Our Escalon facility in California is a long-time champion of water circularity and has incorporated innovative ways of improving its water footprint. The facility produces approximately 200-350 million pounds of tomato products each year which go on to make many products such as tomato paste, puree, and pizza sauce for our food service customers. Recognizing that tomatoes are made of approximately 95 percent water, the facility developed innovative ways to extract and reuse this excess water through evaporation to run boilers and the facility’s can washing system. The facility generates approximately 600,000 gallons of water from tomatoes daily when at full capacity, which significantly reduces its reliance on Escalon’s municipal water supply. The facility also redirects excess solid waste from the tomatoes to other beneficial uses such as soil amendments and animal feed resulting in virtually no tomato-related waste at the facility.

Improving Water Use at our Shanghai Facility

An excellent example of how we’re achieving this progress is in our Shanghai facility that makes many well-loved products for the Asia Pacific region such as our Master brand soy sauce. The facility successfully reduced their water intensity by 20 percent compared to their 2019 baseline, three years in advance of the 2025 goal. The team follows three simple principles: Reduce, Reuse, Recycle, and achieved the goal through effective condensate recovery, a bottle rinsing recycling program, ‘clean-in-place’ recycle and optimization, environmental management system digitalization and better measurement and monitoring practices which together save approximately 66 million liters of water a year.

Looking Ahead

At Kraft Heinz, we are always striving to further understand risks and manage water stewardship across our value chain. We intend to update our global water risk assessment of our manufacturing facilities in 2023 and release a global water policy in the next few years. We will share more details in future reporting.

*Please note that environmental data for years between the base year (2019) and reporting year are not recalculated for acquisitions and divestitures as per our Basis of Reporting for key ESG indicators.

Water Risk Assessment

We conduct a water risk assessment of our global manufacturing operations every 2-5 years with interim assessments as needed. These assessments leverage the World Resources Institute's (WRI) Aqueduct tool along with the subject matter expertise of an external consulting partner. We then evaluate our watershed conditions to validate economic scarcity factors not fully addressed by the database indicators. For each of our evaluated facilities we identify physical, reputational, social, and water quality risks.
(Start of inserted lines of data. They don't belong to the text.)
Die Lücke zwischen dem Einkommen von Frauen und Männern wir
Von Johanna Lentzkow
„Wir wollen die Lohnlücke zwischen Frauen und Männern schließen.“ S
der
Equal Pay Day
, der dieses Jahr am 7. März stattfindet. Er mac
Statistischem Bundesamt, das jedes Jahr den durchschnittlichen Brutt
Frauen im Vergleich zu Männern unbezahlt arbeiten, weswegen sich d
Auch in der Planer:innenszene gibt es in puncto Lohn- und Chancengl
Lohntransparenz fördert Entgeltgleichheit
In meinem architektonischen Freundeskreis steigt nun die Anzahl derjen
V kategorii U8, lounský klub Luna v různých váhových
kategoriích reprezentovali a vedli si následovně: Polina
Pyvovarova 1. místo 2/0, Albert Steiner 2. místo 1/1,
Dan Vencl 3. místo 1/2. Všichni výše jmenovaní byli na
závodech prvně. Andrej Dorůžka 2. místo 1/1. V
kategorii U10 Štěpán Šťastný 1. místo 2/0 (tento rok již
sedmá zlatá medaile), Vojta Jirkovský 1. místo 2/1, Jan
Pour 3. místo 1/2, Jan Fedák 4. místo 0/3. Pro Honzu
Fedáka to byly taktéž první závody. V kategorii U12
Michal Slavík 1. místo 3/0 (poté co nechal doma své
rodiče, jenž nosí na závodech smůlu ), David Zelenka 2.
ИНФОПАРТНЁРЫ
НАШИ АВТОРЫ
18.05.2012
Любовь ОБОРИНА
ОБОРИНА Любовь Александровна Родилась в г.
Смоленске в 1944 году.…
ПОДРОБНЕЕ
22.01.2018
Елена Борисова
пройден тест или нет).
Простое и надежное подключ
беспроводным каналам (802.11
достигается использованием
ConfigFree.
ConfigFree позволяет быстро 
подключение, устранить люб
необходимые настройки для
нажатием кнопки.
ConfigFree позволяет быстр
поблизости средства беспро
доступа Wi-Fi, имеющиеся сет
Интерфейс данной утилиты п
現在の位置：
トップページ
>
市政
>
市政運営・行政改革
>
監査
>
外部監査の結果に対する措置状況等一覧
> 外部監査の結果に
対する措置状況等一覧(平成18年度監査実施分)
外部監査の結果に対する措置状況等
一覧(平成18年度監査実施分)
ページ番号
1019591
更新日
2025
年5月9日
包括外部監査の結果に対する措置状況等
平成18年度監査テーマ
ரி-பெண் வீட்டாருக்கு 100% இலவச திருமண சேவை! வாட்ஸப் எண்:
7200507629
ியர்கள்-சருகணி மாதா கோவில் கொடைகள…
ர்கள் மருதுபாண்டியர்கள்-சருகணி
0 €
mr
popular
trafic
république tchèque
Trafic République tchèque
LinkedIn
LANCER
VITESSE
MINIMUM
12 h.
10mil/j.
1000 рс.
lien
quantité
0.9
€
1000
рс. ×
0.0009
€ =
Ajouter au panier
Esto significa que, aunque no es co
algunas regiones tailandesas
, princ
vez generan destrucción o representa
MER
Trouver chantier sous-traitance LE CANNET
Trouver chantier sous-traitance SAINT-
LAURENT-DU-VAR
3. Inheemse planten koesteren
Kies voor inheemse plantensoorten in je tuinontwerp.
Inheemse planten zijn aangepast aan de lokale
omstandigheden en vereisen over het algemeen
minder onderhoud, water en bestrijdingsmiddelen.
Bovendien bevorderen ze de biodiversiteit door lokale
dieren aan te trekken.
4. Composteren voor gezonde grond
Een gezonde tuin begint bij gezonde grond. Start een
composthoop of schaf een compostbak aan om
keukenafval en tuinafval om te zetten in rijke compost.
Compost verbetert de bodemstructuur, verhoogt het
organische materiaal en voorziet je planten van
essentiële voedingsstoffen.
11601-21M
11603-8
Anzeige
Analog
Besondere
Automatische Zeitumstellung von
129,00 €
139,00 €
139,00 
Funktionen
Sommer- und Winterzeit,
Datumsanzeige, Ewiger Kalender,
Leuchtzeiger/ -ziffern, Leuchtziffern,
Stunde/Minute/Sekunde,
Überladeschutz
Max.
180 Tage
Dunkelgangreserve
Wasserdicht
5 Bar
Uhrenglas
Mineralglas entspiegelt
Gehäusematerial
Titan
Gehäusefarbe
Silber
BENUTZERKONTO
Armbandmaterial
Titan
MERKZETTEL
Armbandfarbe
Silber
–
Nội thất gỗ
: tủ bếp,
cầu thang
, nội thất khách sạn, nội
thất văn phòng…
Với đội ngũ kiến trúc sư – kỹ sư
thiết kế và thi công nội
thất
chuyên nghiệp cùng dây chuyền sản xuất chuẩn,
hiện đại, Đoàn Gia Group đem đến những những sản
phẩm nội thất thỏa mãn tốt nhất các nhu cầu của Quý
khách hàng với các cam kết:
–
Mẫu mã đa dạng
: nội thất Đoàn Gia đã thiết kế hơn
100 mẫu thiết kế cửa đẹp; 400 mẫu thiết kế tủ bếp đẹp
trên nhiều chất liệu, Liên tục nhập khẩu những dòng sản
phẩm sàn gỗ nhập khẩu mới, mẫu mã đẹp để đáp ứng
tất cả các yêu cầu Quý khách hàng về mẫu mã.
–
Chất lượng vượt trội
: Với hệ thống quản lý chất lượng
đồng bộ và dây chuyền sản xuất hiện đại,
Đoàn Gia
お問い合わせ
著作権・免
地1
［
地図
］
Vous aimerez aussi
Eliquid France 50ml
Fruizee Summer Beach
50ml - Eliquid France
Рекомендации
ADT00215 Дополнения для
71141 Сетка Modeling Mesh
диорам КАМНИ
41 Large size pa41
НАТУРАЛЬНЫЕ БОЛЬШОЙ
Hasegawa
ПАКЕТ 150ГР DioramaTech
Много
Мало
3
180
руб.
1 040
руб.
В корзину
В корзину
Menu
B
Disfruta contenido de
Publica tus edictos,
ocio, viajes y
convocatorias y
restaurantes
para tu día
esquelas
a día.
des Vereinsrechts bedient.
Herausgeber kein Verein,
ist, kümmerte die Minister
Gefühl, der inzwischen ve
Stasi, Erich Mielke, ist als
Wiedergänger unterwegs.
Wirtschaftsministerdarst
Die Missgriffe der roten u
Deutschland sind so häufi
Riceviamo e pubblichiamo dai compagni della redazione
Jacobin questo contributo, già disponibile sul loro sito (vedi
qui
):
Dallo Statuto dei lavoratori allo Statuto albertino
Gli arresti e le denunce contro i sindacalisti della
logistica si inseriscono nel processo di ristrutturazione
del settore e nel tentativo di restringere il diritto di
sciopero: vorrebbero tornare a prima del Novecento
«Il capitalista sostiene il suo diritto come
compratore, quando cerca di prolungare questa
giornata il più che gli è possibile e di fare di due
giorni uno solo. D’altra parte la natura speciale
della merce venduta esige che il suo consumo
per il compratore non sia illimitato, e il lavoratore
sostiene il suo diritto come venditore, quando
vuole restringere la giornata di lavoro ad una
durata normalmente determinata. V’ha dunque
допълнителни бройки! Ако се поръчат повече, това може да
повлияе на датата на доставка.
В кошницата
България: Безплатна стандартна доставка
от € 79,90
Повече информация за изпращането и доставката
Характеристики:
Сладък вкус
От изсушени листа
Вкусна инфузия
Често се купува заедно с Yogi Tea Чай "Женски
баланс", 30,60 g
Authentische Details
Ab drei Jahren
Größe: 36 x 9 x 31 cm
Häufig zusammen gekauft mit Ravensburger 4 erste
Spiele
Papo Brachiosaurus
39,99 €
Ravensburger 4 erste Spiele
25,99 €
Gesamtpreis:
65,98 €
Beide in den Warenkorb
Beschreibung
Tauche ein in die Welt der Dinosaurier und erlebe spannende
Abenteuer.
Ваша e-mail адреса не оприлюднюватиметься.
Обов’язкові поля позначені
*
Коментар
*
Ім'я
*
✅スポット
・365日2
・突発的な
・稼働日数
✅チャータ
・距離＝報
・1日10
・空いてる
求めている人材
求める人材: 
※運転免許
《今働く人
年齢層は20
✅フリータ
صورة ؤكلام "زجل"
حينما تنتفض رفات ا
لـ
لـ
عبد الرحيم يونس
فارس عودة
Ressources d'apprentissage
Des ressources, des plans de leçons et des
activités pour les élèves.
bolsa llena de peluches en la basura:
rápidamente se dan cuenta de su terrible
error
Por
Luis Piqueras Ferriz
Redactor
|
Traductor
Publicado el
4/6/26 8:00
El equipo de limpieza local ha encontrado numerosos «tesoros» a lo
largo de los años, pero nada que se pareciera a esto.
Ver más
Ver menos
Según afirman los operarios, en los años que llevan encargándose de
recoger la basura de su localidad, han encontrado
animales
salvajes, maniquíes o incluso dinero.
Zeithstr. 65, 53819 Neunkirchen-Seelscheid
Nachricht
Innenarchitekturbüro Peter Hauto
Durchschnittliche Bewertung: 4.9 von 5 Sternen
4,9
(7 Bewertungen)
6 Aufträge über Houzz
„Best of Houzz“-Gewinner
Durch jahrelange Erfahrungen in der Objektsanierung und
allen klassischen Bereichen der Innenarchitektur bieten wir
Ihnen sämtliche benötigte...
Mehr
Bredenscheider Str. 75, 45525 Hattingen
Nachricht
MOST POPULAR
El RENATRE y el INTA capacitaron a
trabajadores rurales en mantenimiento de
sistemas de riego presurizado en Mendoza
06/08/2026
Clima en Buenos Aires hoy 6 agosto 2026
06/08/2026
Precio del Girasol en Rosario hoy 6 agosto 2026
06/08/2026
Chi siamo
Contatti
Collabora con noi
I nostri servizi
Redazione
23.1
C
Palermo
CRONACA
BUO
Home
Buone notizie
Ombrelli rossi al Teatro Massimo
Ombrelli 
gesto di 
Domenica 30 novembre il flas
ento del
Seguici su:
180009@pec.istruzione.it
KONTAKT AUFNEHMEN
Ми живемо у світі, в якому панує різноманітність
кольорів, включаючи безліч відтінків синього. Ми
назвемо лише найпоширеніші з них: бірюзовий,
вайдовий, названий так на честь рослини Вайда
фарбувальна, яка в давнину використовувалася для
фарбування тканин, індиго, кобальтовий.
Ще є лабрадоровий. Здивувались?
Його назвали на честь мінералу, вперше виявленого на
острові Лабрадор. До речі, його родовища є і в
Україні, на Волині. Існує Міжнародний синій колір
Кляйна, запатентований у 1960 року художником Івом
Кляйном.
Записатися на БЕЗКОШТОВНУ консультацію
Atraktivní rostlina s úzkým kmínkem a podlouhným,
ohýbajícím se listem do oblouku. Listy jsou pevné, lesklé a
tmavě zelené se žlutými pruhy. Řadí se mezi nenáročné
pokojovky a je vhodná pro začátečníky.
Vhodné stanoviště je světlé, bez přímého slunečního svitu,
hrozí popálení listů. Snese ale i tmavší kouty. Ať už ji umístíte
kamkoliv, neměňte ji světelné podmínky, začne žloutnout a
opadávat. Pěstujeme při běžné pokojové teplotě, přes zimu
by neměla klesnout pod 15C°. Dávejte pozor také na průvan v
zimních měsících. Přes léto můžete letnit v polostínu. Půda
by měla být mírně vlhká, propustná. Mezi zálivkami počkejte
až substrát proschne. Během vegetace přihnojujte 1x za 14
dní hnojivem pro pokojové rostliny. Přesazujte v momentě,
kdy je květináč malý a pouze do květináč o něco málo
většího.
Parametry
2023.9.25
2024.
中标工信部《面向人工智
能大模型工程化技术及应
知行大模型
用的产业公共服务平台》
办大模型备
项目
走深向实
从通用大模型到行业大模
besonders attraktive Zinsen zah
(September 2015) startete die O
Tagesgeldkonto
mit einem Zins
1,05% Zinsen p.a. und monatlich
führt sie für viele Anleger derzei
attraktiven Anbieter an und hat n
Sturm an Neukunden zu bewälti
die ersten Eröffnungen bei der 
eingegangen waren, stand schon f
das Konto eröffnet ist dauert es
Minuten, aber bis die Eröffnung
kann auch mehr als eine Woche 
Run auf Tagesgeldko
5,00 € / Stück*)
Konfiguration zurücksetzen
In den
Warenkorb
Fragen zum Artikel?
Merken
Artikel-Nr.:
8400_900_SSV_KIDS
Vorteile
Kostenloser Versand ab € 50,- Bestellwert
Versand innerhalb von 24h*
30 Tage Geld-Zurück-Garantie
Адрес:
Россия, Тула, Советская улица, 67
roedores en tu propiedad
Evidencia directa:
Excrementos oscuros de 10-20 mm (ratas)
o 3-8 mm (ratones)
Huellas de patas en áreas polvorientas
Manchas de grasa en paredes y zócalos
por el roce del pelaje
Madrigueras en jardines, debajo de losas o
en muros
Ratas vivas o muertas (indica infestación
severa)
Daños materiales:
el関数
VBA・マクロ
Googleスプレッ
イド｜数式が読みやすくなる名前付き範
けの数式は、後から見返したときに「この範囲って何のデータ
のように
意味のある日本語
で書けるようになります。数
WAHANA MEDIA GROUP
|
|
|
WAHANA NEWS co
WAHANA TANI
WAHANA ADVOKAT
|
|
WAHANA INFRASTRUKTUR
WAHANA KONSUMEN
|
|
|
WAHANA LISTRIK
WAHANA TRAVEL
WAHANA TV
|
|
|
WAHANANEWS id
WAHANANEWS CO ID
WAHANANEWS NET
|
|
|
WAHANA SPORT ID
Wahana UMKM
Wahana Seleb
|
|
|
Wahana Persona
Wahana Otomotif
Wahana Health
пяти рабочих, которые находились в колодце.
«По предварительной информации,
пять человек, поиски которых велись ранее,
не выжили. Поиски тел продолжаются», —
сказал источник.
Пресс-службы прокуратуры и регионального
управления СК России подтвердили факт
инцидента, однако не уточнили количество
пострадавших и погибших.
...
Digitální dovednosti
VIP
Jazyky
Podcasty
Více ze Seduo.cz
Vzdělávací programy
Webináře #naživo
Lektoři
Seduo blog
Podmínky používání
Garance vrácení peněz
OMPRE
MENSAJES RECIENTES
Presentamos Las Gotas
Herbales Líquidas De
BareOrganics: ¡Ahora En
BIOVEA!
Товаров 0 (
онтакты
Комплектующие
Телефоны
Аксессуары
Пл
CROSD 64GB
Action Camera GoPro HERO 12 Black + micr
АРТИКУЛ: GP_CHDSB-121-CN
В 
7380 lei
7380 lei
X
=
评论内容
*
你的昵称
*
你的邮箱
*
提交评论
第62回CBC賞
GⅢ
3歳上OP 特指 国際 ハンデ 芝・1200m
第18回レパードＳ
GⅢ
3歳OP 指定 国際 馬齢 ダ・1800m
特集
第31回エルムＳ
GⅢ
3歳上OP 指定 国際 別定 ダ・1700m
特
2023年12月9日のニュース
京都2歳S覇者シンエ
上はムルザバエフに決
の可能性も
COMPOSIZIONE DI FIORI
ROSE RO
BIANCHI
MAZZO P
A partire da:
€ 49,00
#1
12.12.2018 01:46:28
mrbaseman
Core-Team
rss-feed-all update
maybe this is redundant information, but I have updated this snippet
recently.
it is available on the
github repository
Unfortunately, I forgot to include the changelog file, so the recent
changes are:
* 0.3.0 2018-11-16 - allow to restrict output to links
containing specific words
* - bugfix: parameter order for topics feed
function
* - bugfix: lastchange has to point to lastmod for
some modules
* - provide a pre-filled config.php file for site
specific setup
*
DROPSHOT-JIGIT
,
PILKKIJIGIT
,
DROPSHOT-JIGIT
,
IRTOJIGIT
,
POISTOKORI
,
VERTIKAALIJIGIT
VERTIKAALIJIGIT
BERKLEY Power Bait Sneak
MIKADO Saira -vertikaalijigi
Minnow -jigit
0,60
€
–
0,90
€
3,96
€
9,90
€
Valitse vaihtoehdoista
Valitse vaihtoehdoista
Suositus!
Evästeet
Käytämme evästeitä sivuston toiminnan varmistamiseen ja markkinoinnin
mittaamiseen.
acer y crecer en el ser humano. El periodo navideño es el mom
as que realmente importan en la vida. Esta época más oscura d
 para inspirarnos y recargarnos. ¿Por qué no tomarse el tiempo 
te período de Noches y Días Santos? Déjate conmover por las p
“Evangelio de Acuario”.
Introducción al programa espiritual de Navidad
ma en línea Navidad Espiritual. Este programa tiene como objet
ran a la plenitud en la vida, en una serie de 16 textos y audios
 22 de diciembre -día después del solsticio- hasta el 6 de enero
Our water risk assessment was last updated in 2020. As of December 2022, of the 78 manufacturing facilities we operate, 18 facilities had some degrees of elevated water stress. Water use from these facilities is derived from approximately 63 percent municipal, 27 percent bore, and 9 percent surface. In addition to water reduction targets, we also developed a plan that focuses on high-risk areas to drive improvements and mitigate risks, and to provide updates into our ongoing risk evaluation. We evaluate any interim mitigation strategies as needed. We are planning to update our water risk assessment for our manufacturing facilities in 2023.